The album artwork for your debut is really stunning and sure to offend all the right people. How did you decide on the artwork for that one and who did it?
D.Rdrgs: Chris Kiesling of Misanthropic Art has done the cover and we gave him no more than a few references plus total freedom to create, so the credits are all his on this one. I am a big fan of Gustave Doré’s biblical paintings as they portray the darkness of such ancient writings, so we thought Chris would also be able to do the same justice to our songs and he did a great job. However, I don’t think its primary focus would be to offend anyone and I often discuss the purpose of Christ-bashing art in music with other people who are also into metal. I suppose this music scene operates within a very closed circle of like-minded people when compared to the magnitude of religious followers and we are an incredibly small band in the periphery of Europe, so there’s hardly any real offense taking place even to a local level. Even bands such as Watain and Behemoth (like them or not) who recently pushed pre-existing boundaries and have a much bigger reach often reinforce shared values within Black Metal’s fundamental mindset and refine the focus of rebelliousness within this genre. But the world today is way less hostile to anti-religious people to be bothered with metalheads ranting about Satan, Christ, and whatnots. Do you remember the last time antichristianity was controversial? Or the last time a metal cover was really controversial? Shock-value has unfortunately descended into “exclusively political” and we’re not interested in that route. I suppose we’re finally entering a time where the idea of god is in its agonal gasps and both believers and critics will have a hard time finding something else to fill its void very soon…
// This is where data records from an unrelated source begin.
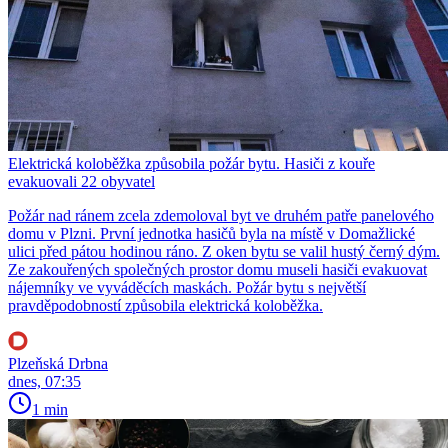
Elektrická koloběžka způsobila požár bytu. Hasiči z kouře
evakuovali 22 obyvatel
Požár nad ránem zcela zdemoloval byt ve druhém patře panelového
domu v Plzni. První jednotka hasičů byla na místě v Domažlické
ulici před pátou hodinou ráno. Z oken bytu se valil hustý černý dým.
Ze zakouřených společných prostor domu museli hasiči evakuovat
nájemníky ve vyváděcích maskách. Požár bytu s největší
pravděpodobností způsobila elektrická koloběžka.
Plzeňská Drbna
dnes, 07:35
1 min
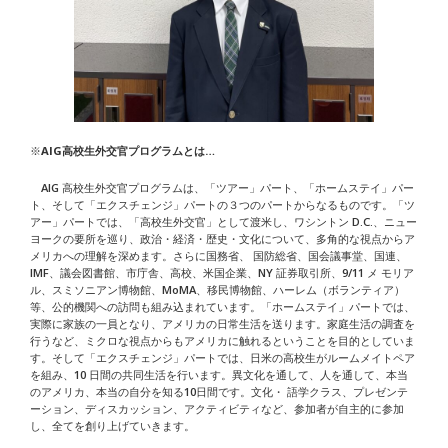
※
AIG高校生外交官プログラムとは…
AIG 高校生外交官プログラムは、「ツアー」パート、「ホームステイ」パー
ト、そして「エクスチェンジ」パートの３つのパートからなるものです。「ツ
アー」パートでは、「高校生外交官」として渡米し、ワシントン D.C.、ニュー
ヨークの要所を巡り、政治・経済・歴史・文化について、多角的な視点からア
メリカへの理解を深めます。さらに国務省、 国防総省、国会議事堂、国連、
IMF、議会図書館、市庁舎、高校、米国企業、NY 証券取引所、9/11 メ モリア
ル、スミソニアン博物館、MoMA、移民博物館、ハーレム（ボランティア）
等、公的機関への訪問も組み込まれています。「ホームステイ」パートでは、
実際に家族の一員となり、アメリカの日常生活を送ります。家庭生活の調査を
行うなど、ミクロな視点からもアメリカに触れるということを目的としていま
す。そして「エクスチェンジ」パートでは、日米の高校生がルームメイトペア
を組み、10 日間の共同生活を行います。異文化を通して、人を通して、本当
のアメリカ、本当の自分を知る10日間です。文化・ 語学クラス、プレゼンテ
ーション、ディスカッション、アクティビティなど、参加者が自主的に参加
し、全てを創り上げていきます。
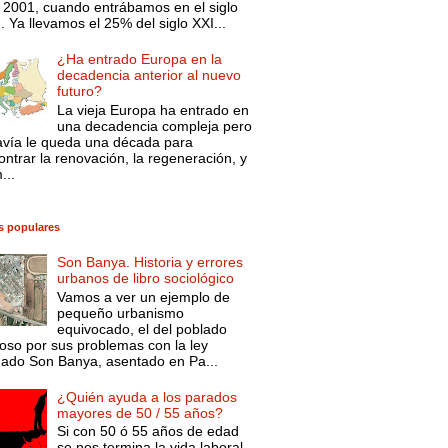
 2001, cuando entrábamos en el siglo
. Ya llevamos el 25% del siglo XXI...
¿Ha entrado Europa en la
decadencia anterior al nuevo
futuro?
La vieja Europa ha entrado en
una decadencia compleja pero
avía le queda una década para
ntrar la renovación, la regeneración, y
...
s populares
Son Banya. Historia y errores
urbanos de libro sociológico
Vamos a ver un ejemplo de
pequeño urbanismo
equivocado, el del poblado
oso por sus problemas con la ley
mado Son Banya, asentado en Pa...
¿Quién ayuda a los parados
mayores de 50 / 55 años?
Si con 50 ó 55 años de edad
se nos termina la vida laboral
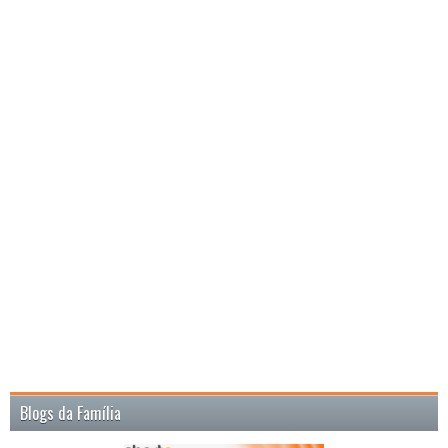
Blogs da Família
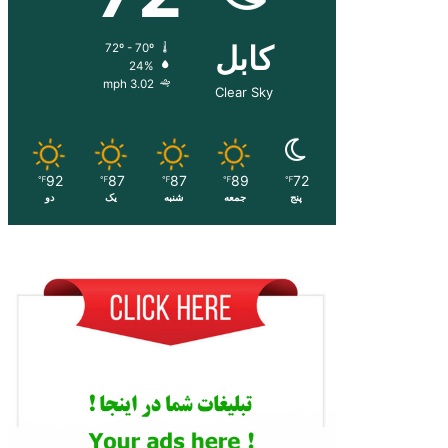
کابل
72º - 70º
24%
3.02 mph
Clear Sky
92
87
87
89
72
℉
℉
℉
℉
℉
پنج
جمعه
شنبه
یک
دو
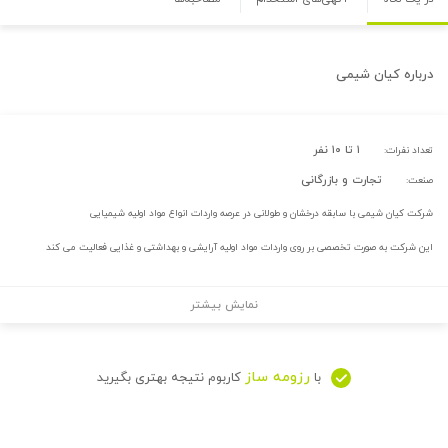
درباره
کیان شیمی
۱ تا ۱۰ نفر
تعداد نفرات:
تجارت و بازرگانی
صنعت:
شرکت کیان شیمی با سابقه درخشان و طولانی در عرصه واردات انواع مواد اولیه شیمیایی
این شرکت به صورت تخصصی بر روی واردات مواد اولیه آرایشی و بهداشتی و غذایی فعالیت می کند
نمایش بیشتر
رزومه ساز
با
کاربوم نتیجه بهتری بگیرید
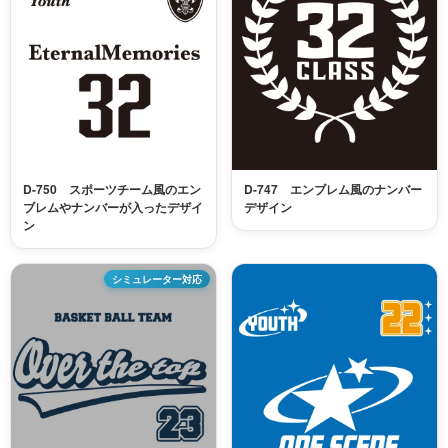
D-750 スポーツチーム風のエン
D-747 エンブレム風のナンバー
ブレムやナンバーが入ったデザイ
デザイン
ン
シミュレーター対応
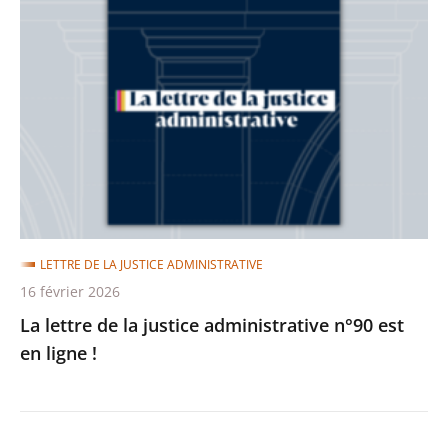
lettre
de
la
justice
administrative
n°90
est
en
ligne
LETTRE DE LA JUSTICE ADMINISTRATIVE
!
16 février 2026
La lettre de la justice administrative n°90 est
en ligne !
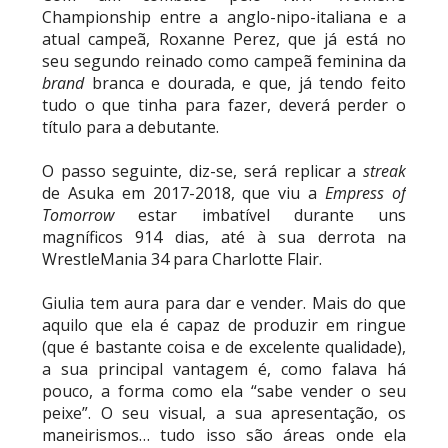
Championship entre a anglo-nipo-italiana e a
atual campeã, Roxanne Perez, que já está no
seu segundo reinado como campeã feminina da
brand
branca e dourada, e que, já tendo feito
tudo o que tinha para fazer, deverá perder o
título para a debutante.
O passo seguinte, diz-se, será replicar a
streak
de Asuka em 2017-2018, que viu a
Empress of
Tomorrow
estar imbatível durante uns
magníficos 914 dias, até à sua derrota na
WrestleMania 34 para Charlotte Flair.
Giulia tem aura para dar e vender. Mais do que
aquilo que ela é capaz de produzir em ringue
(que é bastante coisa e de excelente qualidade),
a sua principal vantagem é, como falava há
pouco, a forma como ela “sabe vender o seu
peixe”. O seu visual, a sua apresentação, os
maneirismos… tudo isso são áreas onde ela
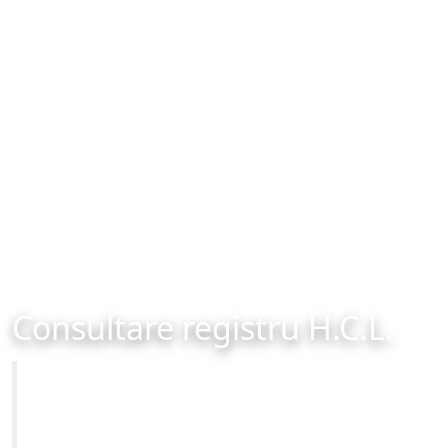
Consultare registru H.C.L.
Primăria Municipiului Brașov
Site-ul oficial al Primariei Municipiului Brasov /
www.brasovcity.ro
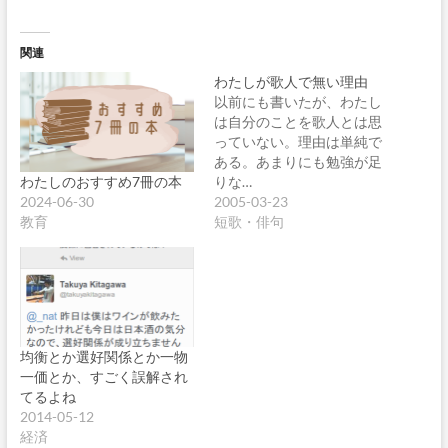
関連
わたしが歌人で無い理由
以前にも書いたが、わたし
は自分のことを歌人とは思
っていない。理由は単純で
ある。あまりにも勉強が足
わたしのおすすめ7冊の本
りな…
2024-06-30
2005-03-23
教育
短歌・俳句
均衡とか選好関係とか一物
一価とか、すごく誤解され
てるよね
2014-05-12
経済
What’s the extreme metal community like over there in Dublin and who are some other bands that our readers should check out?
D.Rdrgs: There seem to have been a surge of new bands a few years back and I used to believe death metal was on the rise here, but it cooled down pretty quickly. If you want to check a few Irish acts I’d recommend Coscradh, Vircolac, Malthusian, Zealot Cult, Procession of Spectres, The Grief, Incessant, The Collector and Death the Leveller. At least these are the ones at the top of my head right now.
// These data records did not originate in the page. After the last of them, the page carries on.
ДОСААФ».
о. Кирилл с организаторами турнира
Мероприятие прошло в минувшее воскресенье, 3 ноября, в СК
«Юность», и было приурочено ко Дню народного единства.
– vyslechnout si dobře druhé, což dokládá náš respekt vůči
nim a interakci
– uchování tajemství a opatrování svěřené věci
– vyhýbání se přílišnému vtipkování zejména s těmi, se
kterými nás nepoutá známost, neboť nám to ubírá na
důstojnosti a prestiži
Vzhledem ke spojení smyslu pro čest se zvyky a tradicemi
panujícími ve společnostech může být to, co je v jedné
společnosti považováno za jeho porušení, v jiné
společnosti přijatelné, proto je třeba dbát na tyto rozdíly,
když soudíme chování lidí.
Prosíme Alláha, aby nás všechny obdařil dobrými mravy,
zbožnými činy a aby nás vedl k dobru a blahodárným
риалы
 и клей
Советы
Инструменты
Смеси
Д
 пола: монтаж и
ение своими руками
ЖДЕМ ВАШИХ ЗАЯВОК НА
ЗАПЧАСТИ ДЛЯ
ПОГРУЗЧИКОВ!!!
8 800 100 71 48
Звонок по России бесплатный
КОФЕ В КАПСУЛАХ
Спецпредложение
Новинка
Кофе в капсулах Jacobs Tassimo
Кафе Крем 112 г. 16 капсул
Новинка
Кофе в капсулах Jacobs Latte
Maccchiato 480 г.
You guys are playing Maryland Deathfest this year (it’s my first time hitting the festival and I cannot wait), how did that come about and how does it feel to be playing the main stage with a ridiculously stacked lineup [Ed. note: This interview was sent before MDF and received completed after the fest]?
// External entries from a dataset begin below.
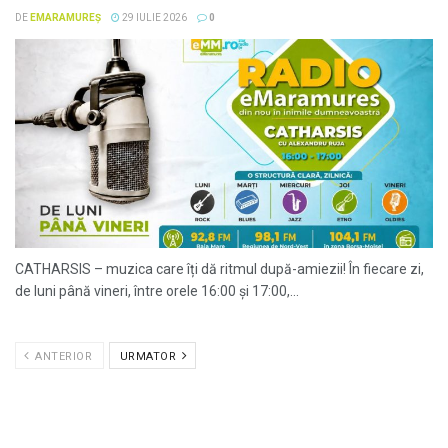
DE
EMARAMUREȘ
29 IULIE 2026
0
CATHARSIS – muzica care îți dă ritmul după-amiezii! În fiecare zi,
de luni până vineri, între orele 16:00 și 17:00,...
ANTERIOR
URMATOR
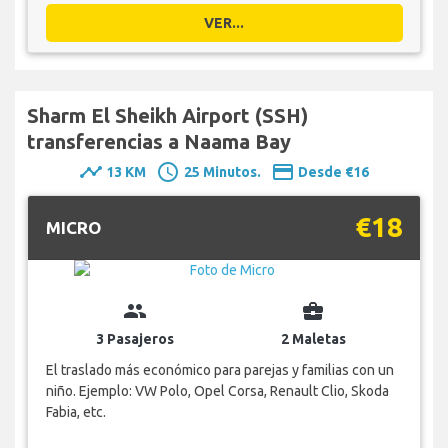
VER...
Sharm El Sheikh Airport (SSH)
transferencias a Naama Bay
timeline
schedule
payment
13 KM
25 Minutos.
Desde €16
€18
MICRO
group
business_center
3 Pasajeros
2 Maletas
El traslado más económico para parejas y familias con un
niño. Ejemplo: VW Polo, Opel Corsa, Renault Clio, Skoda
Fabia, etc.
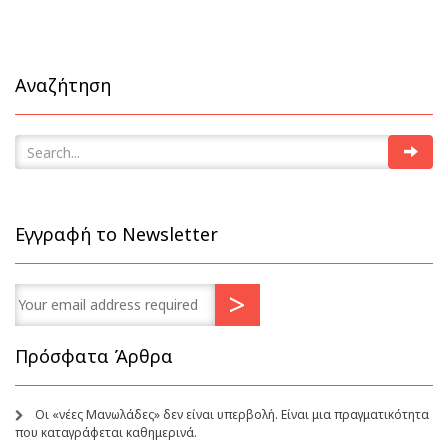
Αναζήτηση
Εγγραφή το Newsletter
Πρόσφατα Άρθρα
Οι «νέες Μανωλάδες» δεν είναι υπερβολή. Είναι μια πραγματικότητα
που καταγράφεται καθημερινά.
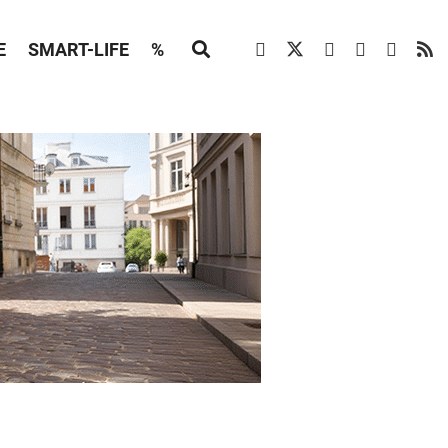
E
SMART-LIFE
%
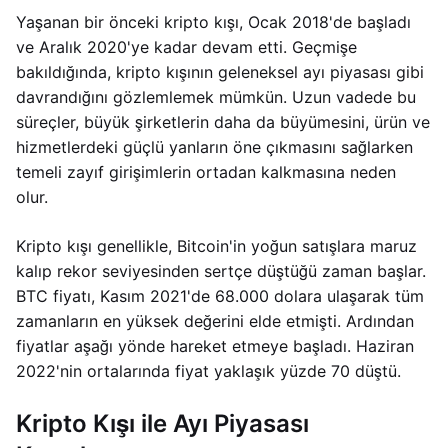
Yaşanan bir önceki kripto kışı, Ocak 2018'de başladı
ve Aralık 2020'ye kadar devam etti. Geçmişe
bakıldığında, kripto kışının geleneksel ayı piyasası gibi
davrandığını gözlemlemek mümkün. Uzun vadede bu
süreçler, büyük şirketlerin daha da büyümesini, ürün ve
hizmetlerdeki güçlü yanların öne çıkmasını sağlarken
temeli zayıf girişimlerin ortadan kalkmasına neden
olur.
Kripto kışı genellikle, Bitcoin'in yoğun satışlara maruz
kalıp rekor seviyesinden sertçe düştüğü zaman başlar.
BTC fiyatı, Kasım 2021'de 68.000 dolara ulaşarak tüm
zamanların en yüksek değerini elde etmişti. Ardından
fiyatlar aşağı yönde hareket etmeye başladı. Haziran
2022'nin ortalarında fiyat yaklaşık yüzde 70 düştü.
Kripto Kışı ile Ayı Piyasası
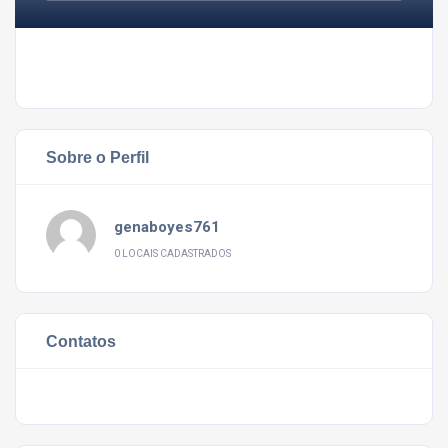
Sobre o Perfil
genaboyes761
0 LOCAIS CADASTRADOS
Contatos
D.Rdrgs: We hope it will be a great experience. That line up is just ridiculously good, we have barely seen most of those bands playing live before, let alone opening before their sets. But yeah, we’re very excited to go over and play to American audiences… there will be two other gigs on the way down to Maryland, one in New York City and the other one in Philadelphia, so if anyone reading is around on that week, just come along.
We originally had an 8-date tour planned supporting Vircolac and Spite, which is how all this came about for us. But after two years of this COVID madness a lot had to be changed.
Lastly, what’s next for Sacrilegia? What are your goals for the future of the band?
D.Rdrgs: We are releasing a four-track EP on Invictus Production by the end of the year, so keep an ear to the ground. After having played America we’ll focus on promoting this new release in Europe with upcoming gigs in September along with Venefixion from France and then play The Abyss Fest in November. This year will be all about hitting as many stages as we can… we’ve had enough of sitting around and waiting.
Photo at top: Album cover for The Triclavian Advent.